Animal welfare groups have been urging the administration to abandon its new capture and kill strategy for wild boars that regularly visit urban areas.
The head of the Agriculture, Fisheries and Conservation Department, Leung Siu-fai, said on Sunday that wild boars in the countryside will be left alone.
“We’re not using the same strategy for all the wild boars everywhere,” Leung told reporters after attending a TVB programme.
“I want to emphasise that the wild pigs in the countryside are part of the natural scenery. We don’t need to and shouldn’t do something to affect their lives.”
Leung said because public education and law enforcement to tackle people feeding the animals won’t see immediate results, the government had to be responsible and change its strategy as problems with the boars worsened.
He said officials are working on proposals to expand “no-feed zones” and increase the penalty for those who give the boars food.

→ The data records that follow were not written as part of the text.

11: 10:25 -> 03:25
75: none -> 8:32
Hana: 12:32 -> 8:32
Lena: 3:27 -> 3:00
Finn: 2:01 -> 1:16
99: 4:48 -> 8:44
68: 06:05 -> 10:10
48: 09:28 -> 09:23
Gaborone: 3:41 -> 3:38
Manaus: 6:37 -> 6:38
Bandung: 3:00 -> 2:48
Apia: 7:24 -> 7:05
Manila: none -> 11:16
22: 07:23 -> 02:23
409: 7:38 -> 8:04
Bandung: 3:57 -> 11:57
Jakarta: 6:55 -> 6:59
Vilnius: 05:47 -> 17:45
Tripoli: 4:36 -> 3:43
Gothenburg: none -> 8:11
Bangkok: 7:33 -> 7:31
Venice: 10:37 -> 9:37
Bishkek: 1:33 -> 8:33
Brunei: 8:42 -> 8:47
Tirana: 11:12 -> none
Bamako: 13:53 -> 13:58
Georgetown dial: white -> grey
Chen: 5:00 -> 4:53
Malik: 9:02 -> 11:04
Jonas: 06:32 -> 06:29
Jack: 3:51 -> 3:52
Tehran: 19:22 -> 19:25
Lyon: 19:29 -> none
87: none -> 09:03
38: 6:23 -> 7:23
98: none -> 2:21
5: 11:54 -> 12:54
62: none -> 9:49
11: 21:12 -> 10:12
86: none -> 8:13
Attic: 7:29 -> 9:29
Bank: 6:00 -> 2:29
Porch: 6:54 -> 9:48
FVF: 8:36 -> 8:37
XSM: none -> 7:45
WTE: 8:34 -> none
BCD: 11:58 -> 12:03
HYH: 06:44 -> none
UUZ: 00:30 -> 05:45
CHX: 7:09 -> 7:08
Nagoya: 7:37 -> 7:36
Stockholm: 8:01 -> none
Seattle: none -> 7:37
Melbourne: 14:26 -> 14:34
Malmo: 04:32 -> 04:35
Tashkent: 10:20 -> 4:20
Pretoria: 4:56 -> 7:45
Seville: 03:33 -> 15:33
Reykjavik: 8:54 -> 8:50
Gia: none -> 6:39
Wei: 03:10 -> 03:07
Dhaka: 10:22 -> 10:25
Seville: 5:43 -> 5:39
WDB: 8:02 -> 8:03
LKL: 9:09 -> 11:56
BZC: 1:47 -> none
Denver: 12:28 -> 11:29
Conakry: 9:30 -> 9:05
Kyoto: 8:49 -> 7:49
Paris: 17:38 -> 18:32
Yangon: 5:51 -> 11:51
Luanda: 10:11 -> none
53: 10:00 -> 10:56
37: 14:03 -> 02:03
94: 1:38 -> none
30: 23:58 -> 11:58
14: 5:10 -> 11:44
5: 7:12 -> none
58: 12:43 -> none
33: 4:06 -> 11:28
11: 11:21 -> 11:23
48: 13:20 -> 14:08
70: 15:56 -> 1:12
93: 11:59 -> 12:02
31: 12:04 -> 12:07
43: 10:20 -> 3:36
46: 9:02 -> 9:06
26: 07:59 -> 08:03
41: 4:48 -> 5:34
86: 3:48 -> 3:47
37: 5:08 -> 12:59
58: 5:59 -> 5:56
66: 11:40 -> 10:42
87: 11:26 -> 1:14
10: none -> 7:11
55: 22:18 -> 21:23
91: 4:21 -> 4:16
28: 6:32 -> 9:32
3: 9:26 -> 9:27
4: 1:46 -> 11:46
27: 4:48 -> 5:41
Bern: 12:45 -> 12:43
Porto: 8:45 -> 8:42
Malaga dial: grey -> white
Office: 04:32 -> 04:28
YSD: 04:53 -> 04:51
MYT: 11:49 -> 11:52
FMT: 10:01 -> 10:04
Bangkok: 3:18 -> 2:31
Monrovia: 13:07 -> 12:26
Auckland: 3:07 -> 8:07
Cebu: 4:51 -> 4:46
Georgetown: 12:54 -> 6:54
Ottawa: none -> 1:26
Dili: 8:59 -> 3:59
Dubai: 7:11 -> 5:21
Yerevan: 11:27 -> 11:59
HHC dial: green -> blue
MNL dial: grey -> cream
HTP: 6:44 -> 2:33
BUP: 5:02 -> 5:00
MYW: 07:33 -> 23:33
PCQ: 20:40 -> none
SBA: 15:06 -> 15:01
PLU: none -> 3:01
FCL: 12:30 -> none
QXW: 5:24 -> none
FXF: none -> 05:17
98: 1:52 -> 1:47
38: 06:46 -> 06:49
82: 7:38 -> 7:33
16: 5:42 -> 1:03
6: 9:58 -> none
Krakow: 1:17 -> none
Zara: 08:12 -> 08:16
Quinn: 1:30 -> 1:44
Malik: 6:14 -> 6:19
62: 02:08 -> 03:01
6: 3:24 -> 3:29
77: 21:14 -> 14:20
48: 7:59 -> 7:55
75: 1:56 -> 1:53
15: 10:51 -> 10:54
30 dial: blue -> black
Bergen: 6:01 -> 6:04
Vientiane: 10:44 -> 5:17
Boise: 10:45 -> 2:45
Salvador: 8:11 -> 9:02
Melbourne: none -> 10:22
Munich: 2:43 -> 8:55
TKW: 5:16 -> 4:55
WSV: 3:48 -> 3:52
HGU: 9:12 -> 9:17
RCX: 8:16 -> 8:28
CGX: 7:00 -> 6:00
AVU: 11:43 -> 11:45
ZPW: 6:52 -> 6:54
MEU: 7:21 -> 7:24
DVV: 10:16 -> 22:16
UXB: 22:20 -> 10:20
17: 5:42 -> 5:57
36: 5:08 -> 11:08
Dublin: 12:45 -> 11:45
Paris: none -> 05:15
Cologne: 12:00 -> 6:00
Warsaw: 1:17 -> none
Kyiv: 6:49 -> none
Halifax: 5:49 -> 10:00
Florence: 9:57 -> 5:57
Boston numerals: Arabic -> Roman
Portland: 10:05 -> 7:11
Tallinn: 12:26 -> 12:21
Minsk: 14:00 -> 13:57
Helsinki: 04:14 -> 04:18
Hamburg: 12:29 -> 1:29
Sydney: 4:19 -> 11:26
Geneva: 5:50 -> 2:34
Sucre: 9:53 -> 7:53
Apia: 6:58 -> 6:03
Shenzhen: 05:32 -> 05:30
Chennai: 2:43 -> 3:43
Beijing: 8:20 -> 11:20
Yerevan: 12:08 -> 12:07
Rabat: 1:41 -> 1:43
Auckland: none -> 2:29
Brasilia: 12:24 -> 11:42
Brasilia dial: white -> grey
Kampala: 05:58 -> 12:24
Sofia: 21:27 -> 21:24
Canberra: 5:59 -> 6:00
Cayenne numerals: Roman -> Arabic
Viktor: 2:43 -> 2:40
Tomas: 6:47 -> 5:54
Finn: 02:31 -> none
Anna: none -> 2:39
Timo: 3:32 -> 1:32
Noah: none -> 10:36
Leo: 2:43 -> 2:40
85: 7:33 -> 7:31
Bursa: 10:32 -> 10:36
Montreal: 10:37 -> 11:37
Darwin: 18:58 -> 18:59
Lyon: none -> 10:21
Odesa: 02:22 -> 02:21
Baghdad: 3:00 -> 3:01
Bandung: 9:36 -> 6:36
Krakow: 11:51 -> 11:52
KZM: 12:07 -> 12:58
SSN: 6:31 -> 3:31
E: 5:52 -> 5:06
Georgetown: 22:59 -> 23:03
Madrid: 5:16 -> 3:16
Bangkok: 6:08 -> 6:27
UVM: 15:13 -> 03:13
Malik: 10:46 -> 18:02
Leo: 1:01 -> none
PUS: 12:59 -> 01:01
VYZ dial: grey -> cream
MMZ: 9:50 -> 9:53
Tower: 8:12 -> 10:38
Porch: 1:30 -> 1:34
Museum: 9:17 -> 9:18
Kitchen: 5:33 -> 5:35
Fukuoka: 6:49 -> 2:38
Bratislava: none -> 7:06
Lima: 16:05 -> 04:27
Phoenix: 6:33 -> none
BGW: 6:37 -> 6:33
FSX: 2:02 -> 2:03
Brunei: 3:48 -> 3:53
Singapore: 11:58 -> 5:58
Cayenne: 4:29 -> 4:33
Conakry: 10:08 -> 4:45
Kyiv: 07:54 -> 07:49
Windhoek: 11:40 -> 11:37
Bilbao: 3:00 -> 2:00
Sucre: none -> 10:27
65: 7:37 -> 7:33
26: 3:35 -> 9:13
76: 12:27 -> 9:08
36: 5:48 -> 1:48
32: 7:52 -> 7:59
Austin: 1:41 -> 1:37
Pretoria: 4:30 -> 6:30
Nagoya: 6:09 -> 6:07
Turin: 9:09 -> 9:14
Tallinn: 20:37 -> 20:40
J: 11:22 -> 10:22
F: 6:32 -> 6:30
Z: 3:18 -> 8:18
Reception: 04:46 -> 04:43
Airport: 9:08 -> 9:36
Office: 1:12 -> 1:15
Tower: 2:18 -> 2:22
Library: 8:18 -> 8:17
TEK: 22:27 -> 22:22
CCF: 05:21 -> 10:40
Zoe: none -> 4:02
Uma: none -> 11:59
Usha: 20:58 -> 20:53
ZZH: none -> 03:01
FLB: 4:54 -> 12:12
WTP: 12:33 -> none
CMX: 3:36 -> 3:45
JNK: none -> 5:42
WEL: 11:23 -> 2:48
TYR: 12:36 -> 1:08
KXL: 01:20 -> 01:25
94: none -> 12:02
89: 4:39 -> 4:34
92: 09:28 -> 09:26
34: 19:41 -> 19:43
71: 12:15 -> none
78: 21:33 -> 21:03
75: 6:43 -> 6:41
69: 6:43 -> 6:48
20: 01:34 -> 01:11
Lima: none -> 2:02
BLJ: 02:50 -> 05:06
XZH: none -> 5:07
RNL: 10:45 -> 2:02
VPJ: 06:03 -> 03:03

Leung also defended last week’s move to lure boars out of the woods with bread before they were tranquilised and killed, saying officials need to lead the animals to an area where they can be placed under control.
“Tranquilised boars could react differently. They could have little reaction, or they could be running around wildly. So if I don’t use the tranquliser at the controlled site, it would be dangerous to our colleagues and people nearby if the boars ran away.”
Leung said he understood the concerns of those opposed to the killing of wild boars but they need to balance their emotions with rational analysis.